## Brief
Report all lines of the data below that hold the word "News".

## Materials provided
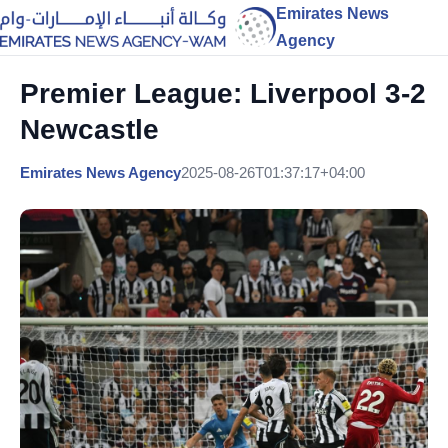
Emirates News
Agency
Premier League: Liverpool 3-2
Newcastle
Emirates News Agency
2025-08-26T01:37:17+04:00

## Task solution
Emirates News
Emirates News Agency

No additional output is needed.